Remix.run Logo
ian_j_butler a day ago

It's well-known that the reasoning model output is not necessarily faithful to the content of the thinking scratch pad anyway, even if you had it unsummarized and available verbatim.

Setting aside coding agents.. we really need this information to even pretend to evaluate the claims of stuff like mathematical breakthroughs, which is exactly why we will never see it. Very embarrassing to get the right answer for the wrong reason. But to give the models some credit, you could argue that even paying too much attention to the thinking is misunderstanding how CoT works. The argument would be that thinking in LLMs isn't really thinking, that it's self-reinforcement and circling to to encourage stability around beneficial attractors instead of degenerate ones. Can't have it both ways though: either the thinking is thinking and so it should be correct. Or the thinking is NOT thinking, and it's NOT real justification for the outcome, and these systems are even more hopelessly opaque than we usually assume.

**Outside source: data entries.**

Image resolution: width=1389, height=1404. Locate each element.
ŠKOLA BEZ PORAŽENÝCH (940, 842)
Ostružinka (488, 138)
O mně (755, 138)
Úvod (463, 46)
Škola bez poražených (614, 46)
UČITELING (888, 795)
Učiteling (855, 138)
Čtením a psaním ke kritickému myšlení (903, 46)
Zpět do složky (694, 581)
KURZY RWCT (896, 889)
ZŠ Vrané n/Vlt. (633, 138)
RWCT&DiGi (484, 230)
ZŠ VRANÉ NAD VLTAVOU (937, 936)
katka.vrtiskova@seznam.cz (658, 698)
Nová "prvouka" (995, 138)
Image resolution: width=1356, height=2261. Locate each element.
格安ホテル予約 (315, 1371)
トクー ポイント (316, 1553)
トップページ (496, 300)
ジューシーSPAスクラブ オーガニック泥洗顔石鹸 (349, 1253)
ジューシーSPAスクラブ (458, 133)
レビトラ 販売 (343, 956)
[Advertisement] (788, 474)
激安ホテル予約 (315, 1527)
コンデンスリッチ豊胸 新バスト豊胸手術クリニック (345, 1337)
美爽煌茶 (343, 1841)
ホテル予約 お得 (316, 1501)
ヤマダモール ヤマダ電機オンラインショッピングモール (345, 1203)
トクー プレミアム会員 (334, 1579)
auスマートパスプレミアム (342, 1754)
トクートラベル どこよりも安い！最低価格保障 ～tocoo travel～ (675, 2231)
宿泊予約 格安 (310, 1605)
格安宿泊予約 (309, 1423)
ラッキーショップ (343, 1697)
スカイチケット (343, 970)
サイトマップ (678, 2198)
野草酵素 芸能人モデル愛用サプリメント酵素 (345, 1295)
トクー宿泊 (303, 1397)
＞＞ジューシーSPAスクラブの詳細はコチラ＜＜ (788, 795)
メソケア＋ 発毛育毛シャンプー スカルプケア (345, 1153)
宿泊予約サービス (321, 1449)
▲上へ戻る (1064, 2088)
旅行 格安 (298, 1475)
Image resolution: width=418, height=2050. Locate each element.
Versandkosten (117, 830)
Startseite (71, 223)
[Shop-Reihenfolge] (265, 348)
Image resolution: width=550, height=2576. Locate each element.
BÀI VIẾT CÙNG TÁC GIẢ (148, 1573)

handoflixue 16 hours ago | parent | next [-]

> we really need this information to even pretend to evaluate the claims of stuff like mathematical breakthroughs

Why?

Either the proof is correct, or it isn't, right?

And it either produces them reliably or not, right?

Like, even if it's reasoning is completely wrong, and it's only producing correct answers 10% of the time, that's still an astounding amount above baseline and a useful tool.

Humans have inaccurate thinking all the time, and are also pretty hopelessly opaque. "It came to me in a dream" is a major plot point in the history of math. I'd still trust Ramanujan more than most mathematicians, since he got the right answer.

anuramat a day ago | parent | prev [-]

> NOT real justification

I thought it was widely accepted that it's not; eg https://www.anthropic.com/research/natural-language-autoenco...

ian_j_butler 21 hours ago | parent [-]

Right, I don't think researchers are confused on this point.. the anthropic piece is good outreach / science comms. OTOH this thread has like 200 comments and no mention of faithful/faithless reasoning. The idea that "of course the models can reason and here is the proof/artifact" is probably closer to the general understanding. That's kinda the whole setup for TFA and all the rest of the thread.

But the nuance under discussion here is exactly the kind of stuff you people take for granted in the AGI or reasoning threads. If it's practically relevant for tools/workflows with claude code, it's a good angle, maybe people are more willing to pay more attention to the details.